LE SERMENT de KOUFRA    

 



Koufra, chapelet d'oasis du Sahara au sud-est de la Libye, est devenu le symbole de l'engagement de la 2e division blindée. C'est là, en effet, que fut prononcé le serment de libérer Strasbourg.

Koufra fut une position-clef de la seconde guerre mondiale. En 1941, la ville et surtout son fortin El-Tag est occupée par une garnison italienne. C'est en effet l'Italie qui est puissance coloniale depuis 1912, date à laquelle elle a arraché cette terre à la Turquie. Koufra est l'une des portes du Fezzan, cette vaste région du sud-ouest de la Libye, et sa piste d'atterrissage est une escale précieuse pour rallier Soudan, Tchad et Egypte. L'oasis, bien qu'à quatre cents kilomètres de toutes autres terres habitées, est donc bien gardée par les Italiens : une garnison de 500 hommes, dont une compagnie motorisée, la Compania Sahariana di Cufra.

Fin décembre 1941, Leclerc est à Fort-Lamy, à 1 800 kilomètres plus au sud, dans ce Tchad qui fut la première colonie française à se rallier au camp de la France libre et dont il commande les troupes. Les Britanniques proposent aux Français des opérations dans le Sud libyen. Ce sera d'abord de la reconnaissance dans le Fezzan, puis Leclerc, sur la base d'un rapport de septembre 1939, qui, déjà, imaginait une action de commando sur Koufra, décide un grand coup : attaquer l'oasis libyenne.
Ses moyens sont maigres : 400 hommes, dont 250 Africains, une soixantaine de véhicules (camions et camionnettes), une section d'artillerie de montagne avec une pièce de 75 mm transportée en sept morceaux... à dos de chameau. Heureusement, il a l'appui aérien de quelques bombardiers Blenheim. Qu'importe, l'effet de surprise devrait faire la différence face aux Italiens qui n'attendent pas une colonne motorisée venue du désert à travers les reliefs tourmentés du Tibesti.
Les 2 et 3 février, l'aviation bombarde Koufra. Le 7 février, Leclerc, parti de Faya-Largeau, est sur place, avec quelques éléments de reconnaissance. Il s'informe, négocie la neutralité des habitants de la palmeraie, puis rejoint la colonne le 10. Le 18 ont lieu les premiers combats. La compagnie motorisée italienne est dispersée le 19.
Leclerc assiège alors le fort de Koufra, faisant tout pour dissimuler la faiblesse de ses forces. Il fait déplacer souvent son canon de 75, multiplie les « coups de main », harcèle la garnison avec ses patrouilles motorisées. Les Italiens, que leur aviation a lâchés, s'inquiètent, tentent de parlementer.
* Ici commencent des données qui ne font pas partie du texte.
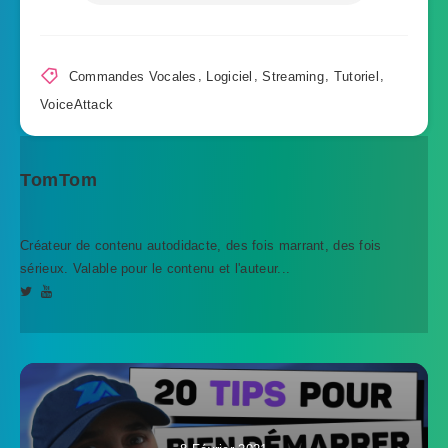
Commandes Vocales
,
Logiciel
,
Streaming
,
Tutoriel
,
VoiceAttack
TomTom
Créateur de contenu autodidacte, des fois marrant, des fois
sérieux. Valable pour le contenu et l'auteur...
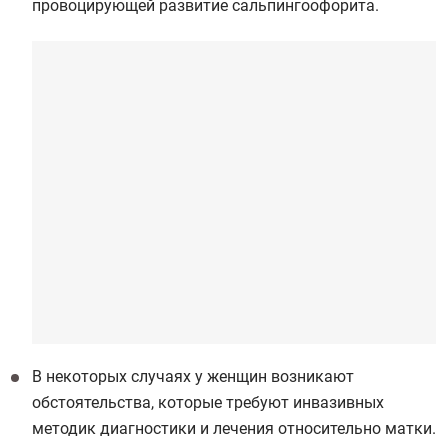
провоцирующей развитие сальпингоофорита.
В некоторых случаях у женщин возникают
обстоятельства, которые требуют инвазивных
методик диагностики и лечения относительно матки.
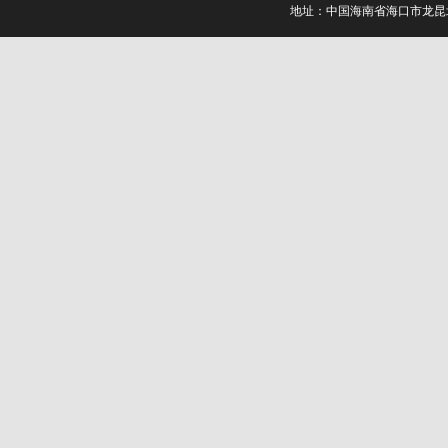
地址：中国海南省海口市龙昆北路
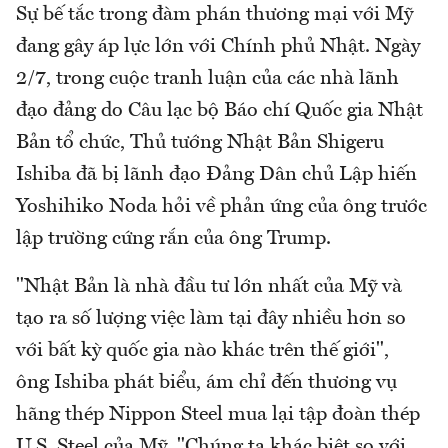
Sự bế tắc trong đàm phán thương mại với Mỹ
đang gây áp lực lớn với Chính phủ Nhật. Ngày
2/7, trong cuộc tranh luận của các nhà lãnh
đạo đảng do Câu lạc bộ Báo chí Quốc gia Nhật
Bản tổ chức, Thủ tướng Nhật Bản Shigeru
Ishiba đã bị lãnh đạo Đảng Dân chủ Lập hiến
Yoshihiko Noda hỏi về phản ứng của ông trước
lập trường cứng rắn của ông Trump.
"Nhật Bản là nhà đầu tư lớn nhất của Mỹ và
tạo ra số lượng việc làm tại đây nhiều hơn so
với bất kỳ quốc gia nào khác trên thế giới",
ông Ishiba phát biểu, ám chỉ đến thương vụ
hãng thép Nippon Steel mua lại tập đoàn thép
U.S. Steel của Mỹ. "Chúng ta khác biệt so với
Leclerc exige leur reddition, l'obtient le 28 en réussissant même à rentrer dans le fort avec les négociateurs.
Les Français font ainsi, sans beaucoup de casse, près de 300 prisonniers (18 Italiens, 273 Libyens), récupèrent quatre canons de 20 mm, un stock de mitrailleuses, plusieurs véhicules, des armes, des vivres et des munitions. Le 1er mars, ils investissent le fort de El-Tag, marquant que Koufra est désormais aux mains des Alliés. Et c'est là que Leclerc a l'idée d'un geste symbolique.
Le lendemain, au cours d'une cérémonie militaire, il fait lever les couleurs. Et devant ses troupes de bric et de broc, mal équipées mais victorieuses, il proclame les quelques phrases qui deviendront plus tard le serment de Koufra. Quarante-quatre mois plus tard, la maigre colonne Leclerc de l'oasis libyenne, devenue entre temps une 2e DB de près de 20 000 hommes, pourra tenir sa promesse et hisser le drapeau français sur la flèche de la cathédrale de Strasbourg.


"Vous venez de remporter une victoire qui peut vous enorgueillir.
Vous avez bien fait, il y a quelques mois,
de rallier le général de Gaulle pour résister à l'ennemi et l'attaquer.
Mais Koufra n'est qu'une étape de la libération de la France.
Jurez de ne déposer les armes que lorsque nos couleurs,
nos belles couleurs, flotteront sur la cathédrale de Strasbourg ! ".